Özel bir test yoktur, hiçbir teste gerek yoktur. Ancak bu sözler uygar toplumun uygar insanları için geçerlidir. Çünkü uygar bir kadın periyodik olarak jinekolojik muayene olur, pap smear yaptırır, meme muayenesi ve mamografileri düzenlidir. Rutin kontrolleri arasında lipid, şeker, üre ve enzim ölçümleri vardır. Kan basıncı (tansiyon) kontrolleri vardır. Böyle bir kadında doğal olarak hiçbir ek teste gerek yoktur. Halbuki ülkemizde bunlara sahip olmayan kadın, menopoz nedeniyle hekime başvurduğunda bunlar eksikse yapılmalıdır. Bir başka ifade ile bu dönem ülkemizde, kadının sağlık kontrollerinin başladığı bir fırsat dönemidir. Bu yaklaşım, bazı kadınlar tarafından yanlış algılanmakta, ilaç kullanması için yapılması zorunlu olan testler gibi düşünülmektedir. Hekimin, bu testlerin her kadının yaptırması gereken standart testler olduğunu vurgulaması önemlidir.

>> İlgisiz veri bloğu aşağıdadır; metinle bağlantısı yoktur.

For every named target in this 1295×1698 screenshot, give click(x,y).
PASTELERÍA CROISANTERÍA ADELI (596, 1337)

Bir diğer önemli konu, bu dönemdeki kadınların hormon testleri yaptırıp, menopoza girip girmediklerini merak etmeleridir. Bunu bazı hekimler de yaptırmaktadır. 45 yaşından sonra menopoz için hormon testleri yaptırmak anlamsızdır. Ancak özel durumlarda veya araştırma amacıyla nadiren gerekebilir. Konu hakkında yeteri kadar deneyim ve bilgi sahibi olmayan bazı hekimlerin, erken menopoz tanısı ile kadınları gereksiz yere hayal kırıklığına uğrattıkla- rını da hatırlatmakta yarar vardır. Menopoza girdiği ifade edilen pek çok kadının çocuk sahibi olduğuna sıklıkla şahit olmaktayız. Bu nedenle, 50 yaşından önce menopoza girenlerde 2 yıl, 50 yaşından sonra girenlerde 1 yıl daha doğum kontrolü uygulanması önerilir.

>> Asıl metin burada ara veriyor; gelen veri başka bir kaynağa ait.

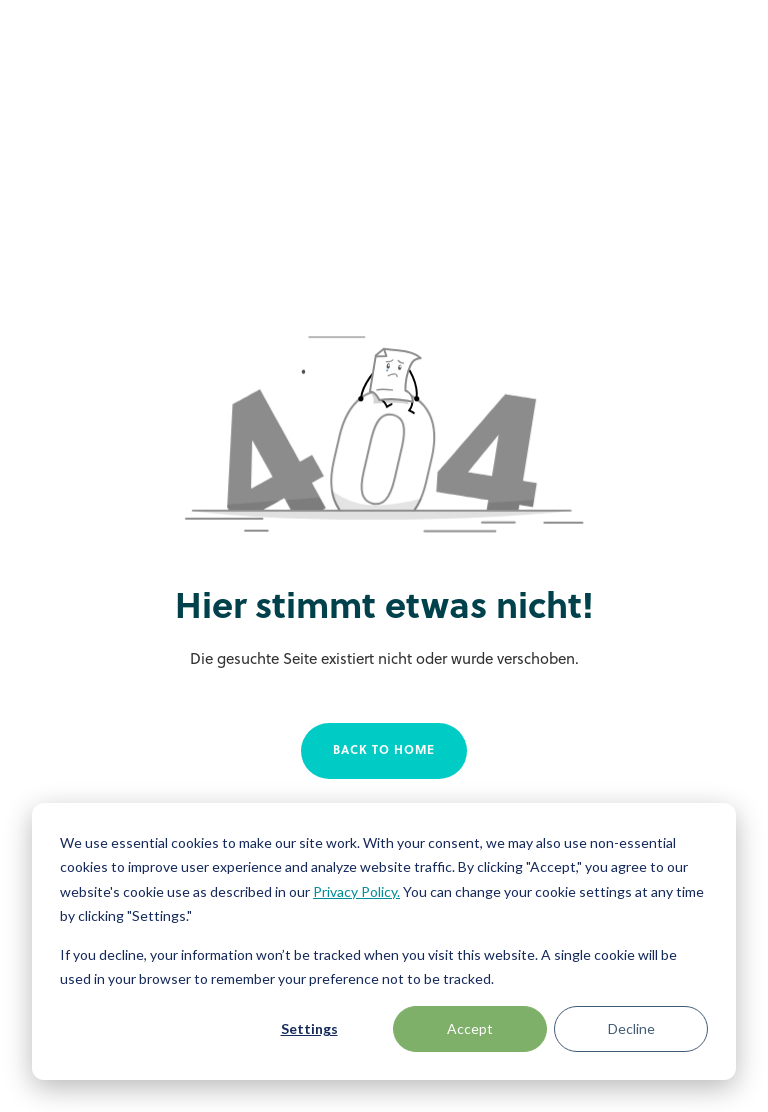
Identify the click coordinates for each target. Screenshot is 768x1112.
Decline (631, 1028)
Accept (470, 1028)
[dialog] (384, 941)
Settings (309, 1028)
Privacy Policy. (356, 891)
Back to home (384, 751)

Türkiye’de ve Avrupa’da kadınların hekime başvurma oranı

Bu konuda rakam vermek güçtür. Ancak bu dönemde hekime başvurma oranı sosyo-kültürel düzey ile doğru orantılıdır. Hekime başvuranların çoğunluğunu, eğitim düzeyi yüksek ve aktif kadınlar oluşturmaktadır. Menopoz dönemini yaşlılık dönemi olarak kabul eden kaderci toplumlarda oran düşüktür. Halbuki postmenopozal dönem, kadın yaşamının yaşlılık öncesi bir olgunluk dönemidir. Postmenopozal dönemde ilaç kullanmayı kabullenen kadınları ölçü olarak aldığımızda bu oran Amerika Birleşik Devletleri ve Avrupa’da %20 dolayındadır. Ülkemizde bu oranın %5’ler dolayında olduğu tahmin edilmektedir.

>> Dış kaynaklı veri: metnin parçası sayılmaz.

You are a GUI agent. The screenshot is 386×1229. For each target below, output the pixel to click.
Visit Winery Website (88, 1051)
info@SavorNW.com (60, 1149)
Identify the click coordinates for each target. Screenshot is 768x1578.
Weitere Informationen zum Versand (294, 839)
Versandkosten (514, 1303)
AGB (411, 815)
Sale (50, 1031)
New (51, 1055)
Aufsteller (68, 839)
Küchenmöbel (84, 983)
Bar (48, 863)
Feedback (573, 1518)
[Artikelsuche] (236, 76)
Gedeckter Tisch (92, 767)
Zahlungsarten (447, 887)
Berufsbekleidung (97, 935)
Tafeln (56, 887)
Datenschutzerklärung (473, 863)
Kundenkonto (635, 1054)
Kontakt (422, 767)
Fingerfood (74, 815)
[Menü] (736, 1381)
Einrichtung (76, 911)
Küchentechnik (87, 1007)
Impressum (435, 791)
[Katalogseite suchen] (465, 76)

Menopoz sonrasında hormon kullanımı ve tedavi

Bu konu çok önemlidir, herkese uygulanan genel bir tedavi söz konusu değildir. Genel prensip, eksik olan östrojen hormonunu vermek olmasına rağmen, kişiye özel tedavi uygulanmalıdır. Menopoz sonrasında şikayetlerin giderilmesi, yaşam kalitesinin artırılması ve olası riskler için önlem alınması, temel hedefimizdir. Kişisel özelliklere göre uygun yöntem seçilmesi her hasta için farklılıklar göstermektedir.